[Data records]

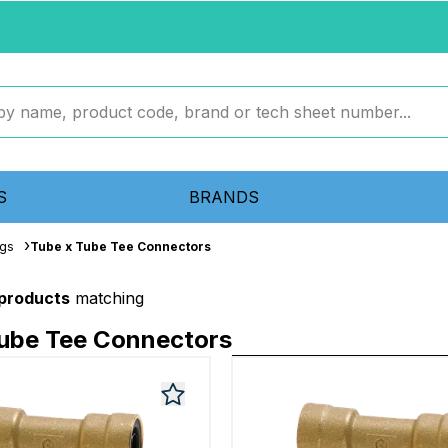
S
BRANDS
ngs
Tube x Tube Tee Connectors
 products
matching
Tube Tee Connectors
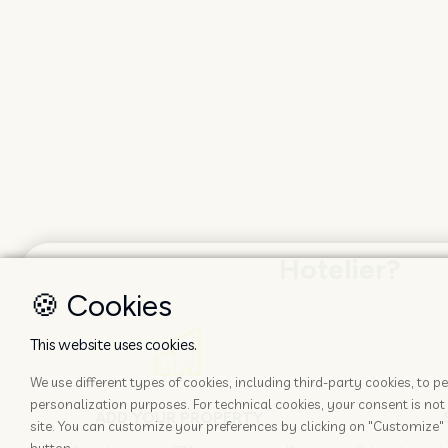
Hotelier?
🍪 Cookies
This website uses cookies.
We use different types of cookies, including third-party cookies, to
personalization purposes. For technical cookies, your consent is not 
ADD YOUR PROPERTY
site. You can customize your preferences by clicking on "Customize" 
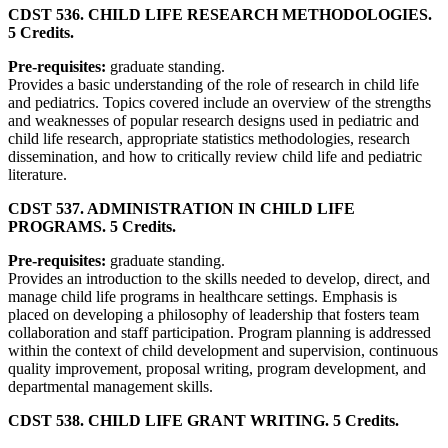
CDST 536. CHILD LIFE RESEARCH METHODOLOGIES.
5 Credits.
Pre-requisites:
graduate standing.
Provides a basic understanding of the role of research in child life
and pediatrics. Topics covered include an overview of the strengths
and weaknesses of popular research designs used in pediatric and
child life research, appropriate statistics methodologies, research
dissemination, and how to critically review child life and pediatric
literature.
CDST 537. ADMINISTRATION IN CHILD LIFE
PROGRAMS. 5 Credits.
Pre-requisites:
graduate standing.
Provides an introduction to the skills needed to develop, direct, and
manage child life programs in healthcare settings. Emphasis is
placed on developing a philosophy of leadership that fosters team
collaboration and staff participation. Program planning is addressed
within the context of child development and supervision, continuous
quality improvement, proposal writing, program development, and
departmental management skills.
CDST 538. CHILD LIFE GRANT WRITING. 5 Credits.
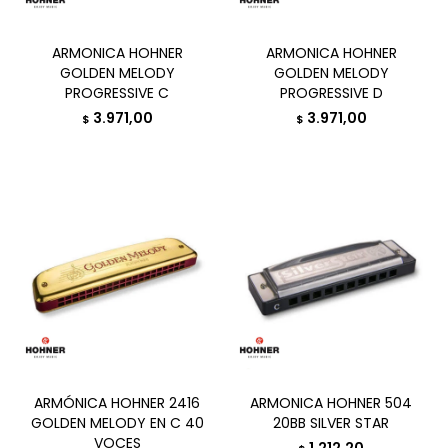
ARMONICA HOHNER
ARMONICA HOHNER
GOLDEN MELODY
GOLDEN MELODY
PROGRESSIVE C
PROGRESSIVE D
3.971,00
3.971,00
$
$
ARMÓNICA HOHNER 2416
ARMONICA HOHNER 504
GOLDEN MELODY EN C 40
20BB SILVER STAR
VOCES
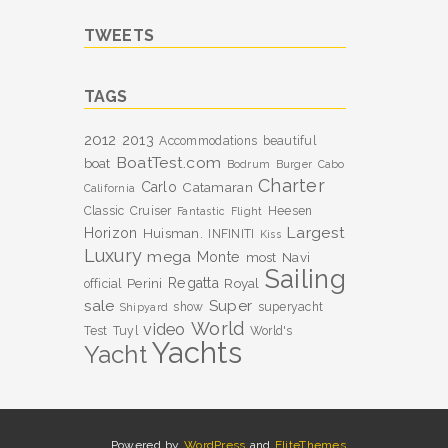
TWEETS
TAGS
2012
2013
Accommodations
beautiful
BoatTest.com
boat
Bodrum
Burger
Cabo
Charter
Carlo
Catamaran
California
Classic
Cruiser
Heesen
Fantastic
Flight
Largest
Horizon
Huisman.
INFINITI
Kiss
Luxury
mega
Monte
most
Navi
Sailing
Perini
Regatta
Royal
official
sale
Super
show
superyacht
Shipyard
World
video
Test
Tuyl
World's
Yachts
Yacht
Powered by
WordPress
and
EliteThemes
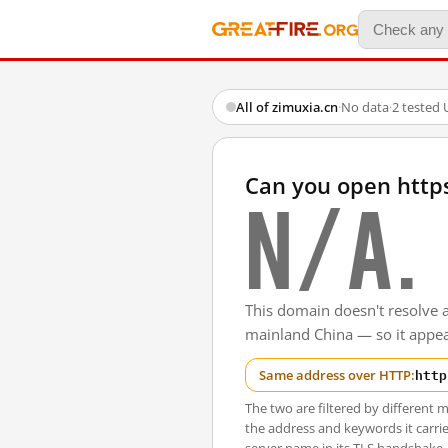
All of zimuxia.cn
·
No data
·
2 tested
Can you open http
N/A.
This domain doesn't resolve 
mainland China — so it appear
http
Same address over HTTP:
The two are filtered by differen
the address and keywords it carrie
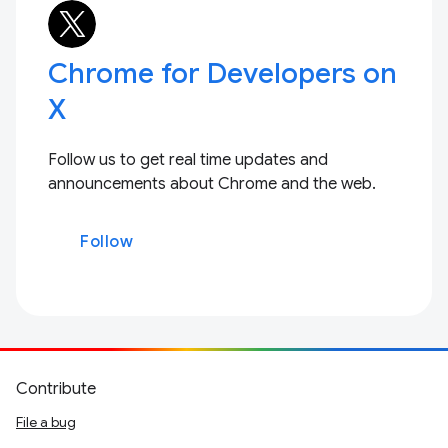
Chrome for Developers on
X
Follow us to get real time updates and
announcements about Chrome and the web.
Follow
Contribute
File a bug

* * *

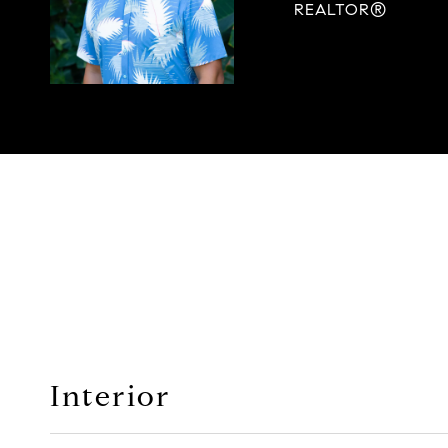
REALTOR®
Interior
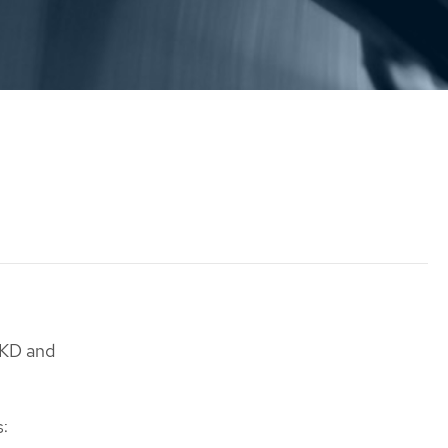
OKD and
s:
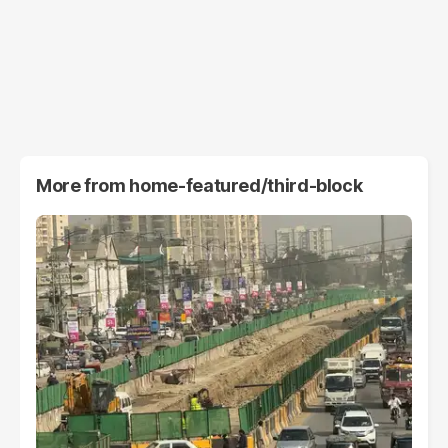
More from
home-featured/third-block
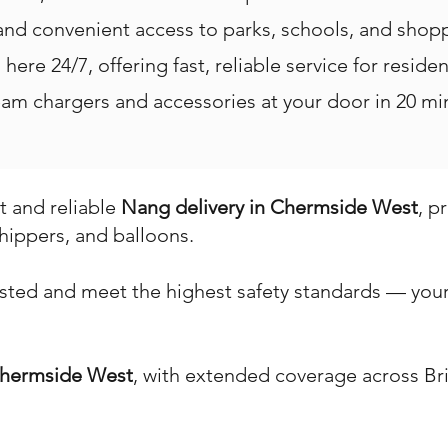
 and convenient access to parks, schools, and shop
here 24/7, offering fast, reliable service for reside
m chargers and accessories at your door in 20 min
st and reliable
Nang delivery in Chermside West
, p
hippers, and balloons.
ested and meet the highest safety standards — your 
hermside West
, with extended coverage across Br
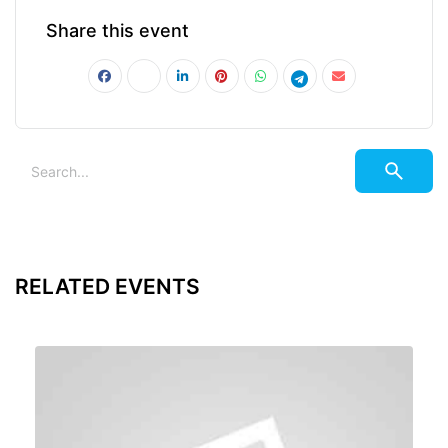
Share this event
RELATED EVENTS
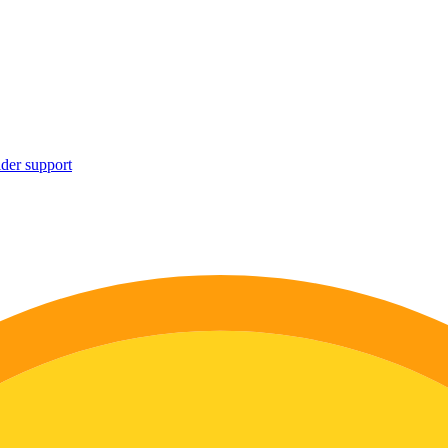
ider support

==

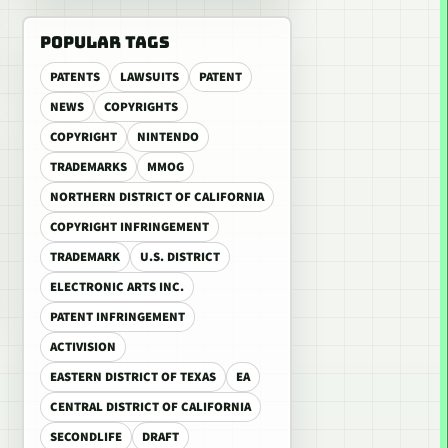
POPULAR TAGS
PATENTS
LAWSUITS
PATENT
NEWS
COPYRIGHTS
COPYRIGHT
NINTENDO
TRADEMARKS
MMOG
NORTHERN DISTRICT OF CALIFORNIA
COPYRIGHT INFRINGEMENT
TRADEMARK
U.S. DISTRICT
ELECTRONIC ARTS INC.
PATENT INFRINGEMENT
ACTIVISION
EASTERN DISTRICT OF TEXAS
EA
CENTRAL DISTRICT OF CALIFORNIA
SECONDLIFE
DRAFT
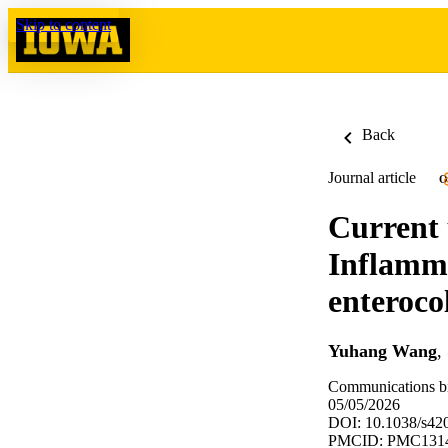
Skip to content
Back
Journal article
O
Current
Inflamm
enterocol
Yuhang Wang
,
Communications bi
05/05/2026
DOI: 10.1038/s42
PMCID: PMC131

**Prompt**
Using the records above, copy every line that has the word "third" in it.

**Result of this exercise**
We use different types of cookies, including third-party cookies, to
home-featured/third-block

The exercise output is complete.